# ENTRIES PROVIDED
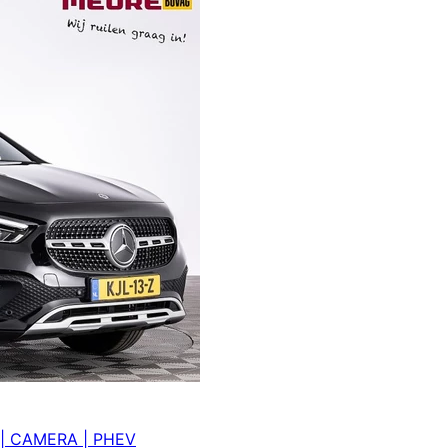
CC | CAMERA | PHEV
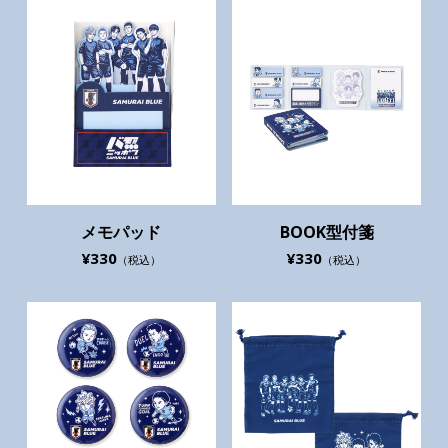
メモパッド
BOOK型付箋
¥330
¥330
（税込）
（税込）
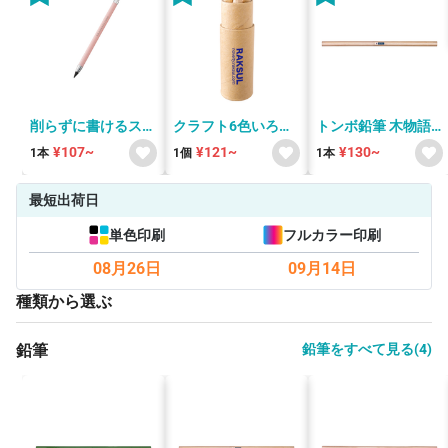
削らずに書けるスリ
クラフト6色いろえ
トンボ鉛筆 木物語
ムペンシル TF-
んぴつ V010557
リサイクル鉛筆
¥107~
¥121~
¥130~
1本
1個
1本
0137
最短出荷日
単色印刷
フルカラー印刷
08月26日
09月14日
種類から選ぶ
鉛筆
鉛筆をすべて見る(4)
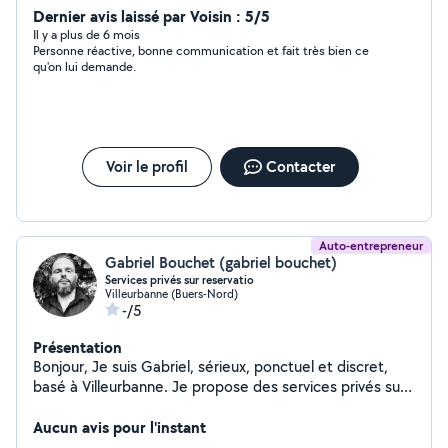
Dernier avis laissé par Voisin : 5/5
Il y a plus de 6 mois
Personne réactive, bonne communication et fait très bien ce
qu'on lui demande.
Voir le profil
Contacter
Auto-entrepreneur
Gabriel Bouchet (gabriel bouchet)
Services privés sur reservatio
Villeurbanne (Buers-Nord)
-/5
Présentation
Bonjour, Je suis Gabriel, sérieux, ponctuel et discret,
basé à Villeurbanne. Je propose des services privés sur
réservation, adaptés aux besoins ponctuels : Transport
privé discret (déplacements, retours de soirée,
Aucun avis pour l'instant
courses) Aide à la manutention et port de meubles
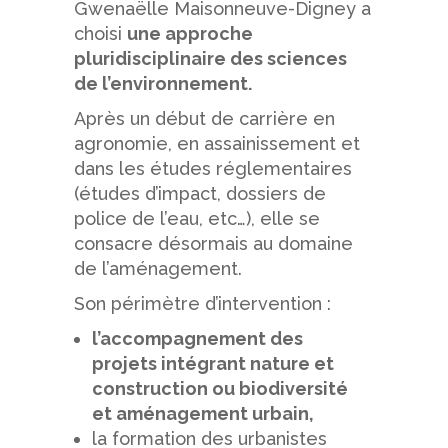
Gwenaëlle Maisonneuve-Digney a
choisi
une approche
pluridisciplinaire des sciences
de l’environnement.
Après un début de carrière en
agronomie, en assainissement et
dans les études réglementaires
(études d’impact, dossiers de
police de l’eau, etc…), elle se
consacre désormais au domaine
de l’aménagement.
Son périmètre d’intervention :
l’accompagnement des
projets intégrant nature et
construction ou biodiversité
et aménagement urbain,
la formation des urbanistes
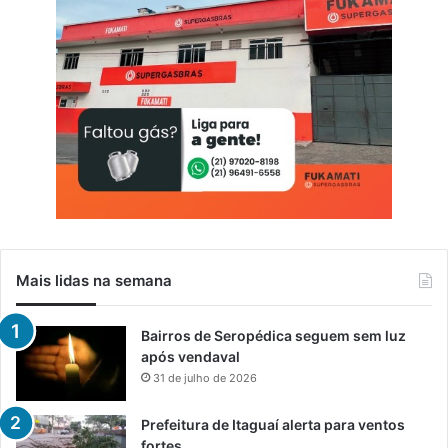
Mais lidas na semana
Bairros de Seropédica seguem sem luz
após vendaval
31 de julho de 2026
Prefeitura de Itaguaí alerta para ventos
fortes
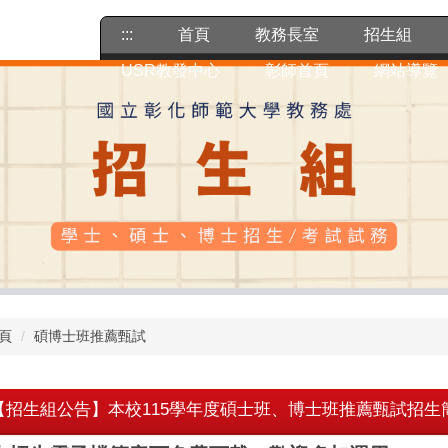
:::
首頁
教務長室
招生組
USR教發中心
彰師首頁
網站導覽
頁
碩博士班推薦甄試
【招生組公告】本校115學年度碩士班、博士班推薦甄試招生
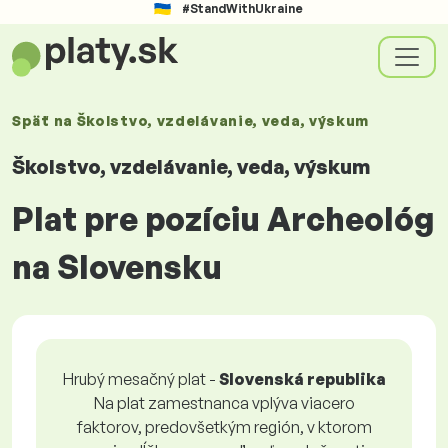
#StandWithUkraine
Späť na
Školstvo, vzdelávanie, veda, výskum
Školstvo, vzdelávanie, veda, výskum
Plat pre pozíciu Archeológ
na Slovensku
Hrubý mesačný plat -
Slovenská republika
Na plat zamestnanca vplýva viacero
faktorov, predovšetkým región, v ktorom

# WHAT TO PRODUCE
Everything in the data above gets copied exactly. Only the pictures are skipped.

# RESULT FOR THIS TASK
CC | CAMERA | PHEV
メモパッド
BOOK型付箋
¥330
¥330
（税込）
（税込）
削らずに書けるスリ
クラフト6色いろえ
トンボ鉛筆 木物語
ムペンシル TF-
んぴつ V010557
リサイクル鉛筆
¥107~
¥121~
¥130~
1本
1個
1本
0137
最短出荷日
単色印刷
フルカラー印刷
08月26日
09月14日
種類から選ぶ
鉛筆
鉛筆をすべて見る(4)
Dernier avis laissé par Voisin : 5/5
Il y a plus de 6 mois
Personne réactive, bonne communication et fait très bien ce
qu'on lui demande.
Voir le profil
Contacter
Auto-entrepreneur
Gabriel Bouchet (gabriel bouchet)
Services privés sur reservatio
Villeurbanne (Buers-Nord)
-/5
Présentation
Bonjour, Je suis Gabriel, sérieux, ponctuel et discret,
basé à Villeurbanne. Je propose des services privés sur
réservation, adaptés aux besoins ponctuels : Transport
privé discret (déplacements, retours de soirée,
Aucun avis pour l'instant
courses) Aide à la manutention et port de meubles
Gwenaëlle Maisonneuve-Digney a
choisi
une approche
pluridisciplinaire des sciences
de l’environnement.
Après un début de carrière en
agronomie, en assainissement et
dans les études réglementaires
(études d’impact, dossiers de
police de l’eau, etc…), elle se
consacre désormais au domaine
de l’aménagement.
Son périmètre d’intervention :
l’accompagnement des
projets intégrant nature et
construction ou biodiversité
et aménagement urbain,
la formation des urbanistes
Mais lidas na semana
Bairros de Seropédica seguem sem luz
após vendaval
31 de julho de 2026
Prefeitura de Itaguaí alerta para ventos
fortes
:::
首頁
教務長室
招生組
USR教發中心
彰師首頁
網站導覽
頁
碩博士班推薦甄試
【招生組公告】本校115學年度碩士班、博士班推薦甄試招生
#StandWithUkraine
Späť na
Školstvo, vzdelávanie, veda, výskum
Školstvo, vzdelávanie, veda, výskum
Plat pre pozíciu Archeológ
na Slovensku
Hrubý mesačný plat -
Slovenská republika
Na plat zamestnanca vplýva viacero
faktorov, predovšetkým región, v ktorom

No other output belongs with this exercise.